The Collaborative Task Sequencing and Multi-Agent Path Finding (CTS-MAPF) problem requires agents to accomplish sequences of tasks while avoiding collisions, posing significant challenges due to its combinatorial complexity. This work introduces CTS-PLL, a hierarchical framework that extends the configuration-based CTS-MAPF planning paradigm with two key enhancements: a lock agents detection and release mechanism leveraging a complete planning method for local re-planning, and an anytime refinement procedure based on Large Neighborhood Search (LNS). These additions ensure robustness in dense environments and enable continuous improvement of solution quality. Extensive evaluations across sparse and dense benchmarks demonstrate that CTS-PLL achieves higher success rates and solution quality compared with existing methods, while maintaining competitive runtime efficiency. Real-world robot experiments further demonstrate the feasibility of the approach in practice.

Figures (5)

• Figure 1: Examples of deadlock and livelock cases in CTS-PIBT. (a) Deadlock: agent $a_1$ attempts to execute task $v_{t1}$, but agent $a_2$ has no alternative position to yield, blocking the move. (b) Livelock: agents $a_1$ and $a_2$ repeatedly oscillate around each other's goals, preventing convergence.
• Figure 2: The main process of CTS-PLL, which has four key components: joint task sequencing, path finding using Extended-PIBT, lock detection and release module and solution quality enhancement via LNS.
• Figure 3: Benchmark maps adopted for evaluation, including four representative scenarios: empty, random, room, and maze. These maps are used to construct sparse and dense experimental settings.
• Figure 4: Performance of CTS-PLL and baseline methods under different difficulty levels (map types, agent numbers, and task numbers). For clarity, we omit the x-axis labels in each subfigure since they share the same contents. The x-axis represents the pairs of (N,M) (agent number, task number), ranging from (5,10) to (5,50), (10,10) to (10,50), and (20,10) to (20,50).

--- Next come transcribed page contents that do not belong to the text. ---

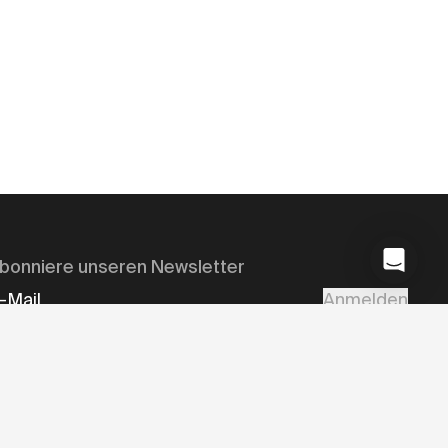
bonniere unseren Newsletter
-Mail
Anmelden
t der Anmeldung erklärst du dich mit der
Datenschutzerklärung
von
wboy einverstanden.
nstagram
Facebook
YouTube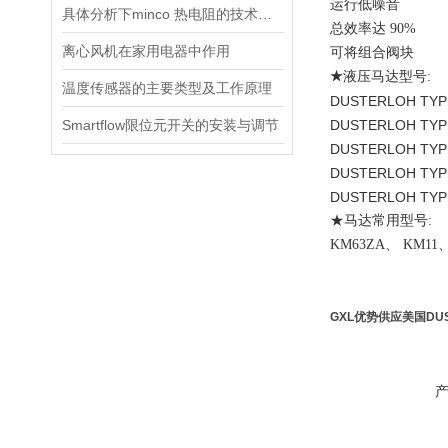
运行低噪音
具体分析下minco 热电阻的技术原理
总效率达 90%
离心风机在家用电器中作用
可将组合阀块
★
液压马达型号:
温度传感器的主要类型及工作原理
DUSTERLOH TYPE
Smartflow限位元开关的安装与调节
DUSTERLOH TYPE
DUSTERLOH TYP
DUSTERLOH TYP
DUSTERLOH TYP
★马达常用型号:
KM63ZA、 KM11
GXL优势供应美国DU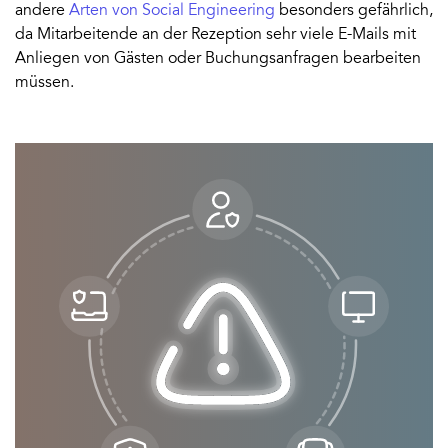
andere
Arten von Social Engineering
besonders gefährlich,
da Mitarbeitende an der Rezeption sehr viele E-Mails mit
Anliegen von Gästen oder Buchungsanfragen bearbeiten
müssen.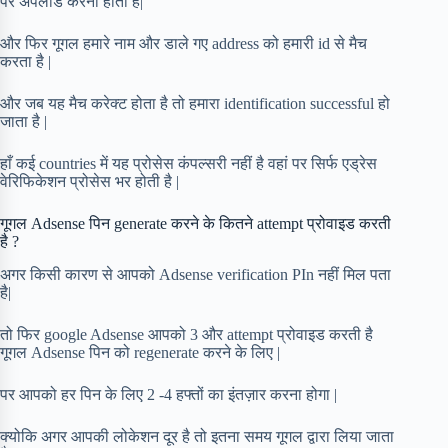
पर अपलोड करना होता है|
और फिर गूगल हमारे नाम और डाले गए address को हमारी id से मैच
करता है |
और जब यह मैच करेक्ट होता है तो हमारा identification successful हो
जाता है |
हाँ कई countries में यह प्रोसेस कंपल्सरी नहीं है वहां पर सिर्फ एड्रेस
वेरिफिकेशन प्रोसेस भर होती है |
गूगल Adsense पिन generate करने के कितने attempt प्रोवाइड करती
है ?
अगर किसी कारण से आपको Adsense verification PIn नहीं मिल पता
है|
तो फिर google Adsense आपको 3 और attempt प्रोवाइड करती है
गूगल Adsense पिन को regenerate करने के लिए |
पर आपको हर पिन के लिए 2 -4 हफ्तों का इंतज़ार करना होगा |
क्योकि अगर आपकी लोकेशन दूर है तो इतना समय गूगल द्वारा लिया जाता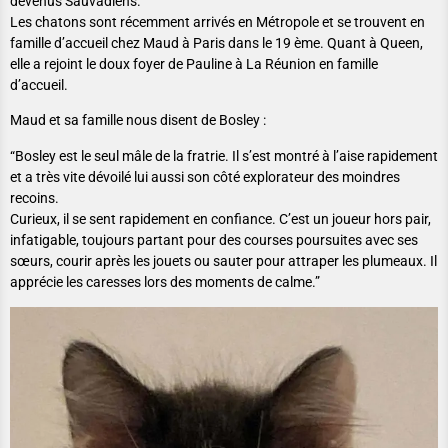
devenus Sauvadiens.
Les chatons sont récemment arrivés en Métropole et se trouvent en
famille d’accueil chez Maud à Paris dans le 19 ème. Quant à Queen,
elle a rejoint le doux foyer de Pauline à La Réunion en famille
d’accueil.
Maud et sa famille nous disent de Bosley :
“Bosley est le seul mâle de la fratrie. Il s’est montré à l’aise rapidement
et a très vite dévoilé lui aussi son côté explorateur des moindres
recoins.
Curieux, il se sent rapidement en confiance. C’est un joueur hors pair,
infatigable, toujours partant pour des courses poursuites avec ses
sœurs, courir après les jouets ou sauter pour attraper les plumeaux. Il
apprécie les caresses lors des moments de calme.”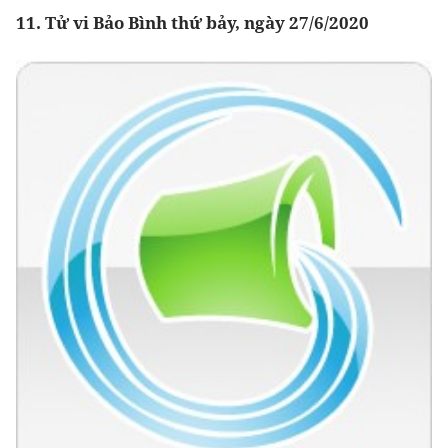
11. Tử vi Bảo Bình thứ bảy, ngày 27/6/2020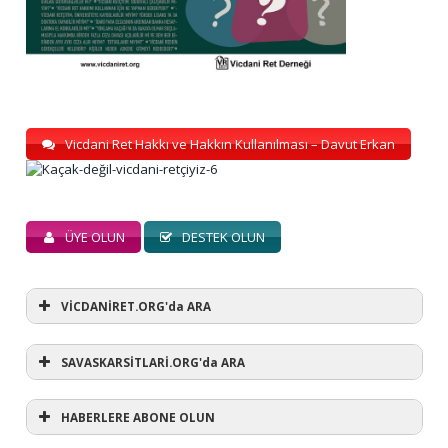
Vicdani Ret Hakkı ve Hakkın Kullanılması – Davut Erkan
ÜYE OLUN
DESTEK OLUN
VİCDANİRET.ORG'da ARA
SAVASKARSİTLARİ.ORG'da ARA
HABERLERE ABONE OLUN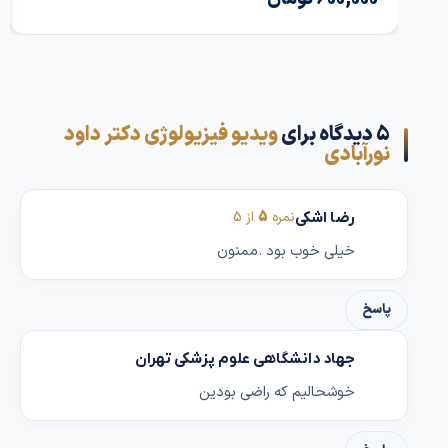
,000,000
5 دیدگاه برای
ویدیو فیزیولوژی دکتر داود
نورآبادی
نمره
5
از 5
رضا اشکی
خیلی خوب بود .ممنون
پاسخ
جهاد دانشگاهی علوم پزشکی تهران
خوشحالیم که راضی بودین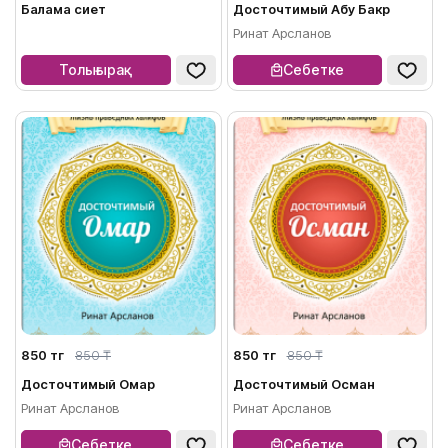
Балама өсиет
Досточтимый Абу Бакр
Ринат Арсланов
Толығырақ
Себетке
850 тг
850 ₸
850 тг
850 ₸
Досточтимый Омар
Досточтимый Осман
Ринат Арсланов
Ринат Арсланов
Себетке
Себетке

Here, CTS-PLL-v2 denotes the variant without anytime optimization, while CTS-PLL-v3 refers to the full method with anytime mechanism and LNS refinement.
• Figure 5: Physical robot experiment using toio robots to validate CTS-PLL. Robots are shown as purple, cyan, and yellow squares. The corresponding colored stars indicate their goal locations, while red triangles represent task points. Black numbers above each task denote the robots assigned to it, and red numbers below show the robots that have already completed it. The top subfigure illustrates the real-world robot experiment, while the bottom subfigure shows the corresponding simulation process. The figure depicts the trajectories of the robots during the experiment.